** Opening The data block **
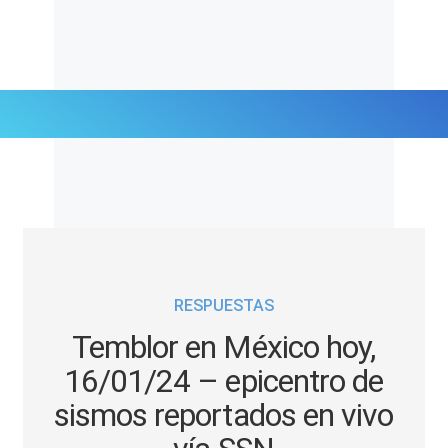
Últimas Noticias
Mi Bolsillo
Respuestas
RESPUESTAS
Gente
Temblor en México hoy,
Vida Laboral
16/01/24 – epicentro de
sismos reportados en vivo
Tendencias Mix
** Closing The data block **
**What you should do**
Word for word, copy the line containing "16/01/24 – epicentro de" and each line after it to the end of the records, and nothing besides.

**Expected answer**
16/01/24 – epicentro de
sismos reportados en vivo
Tendencias Mix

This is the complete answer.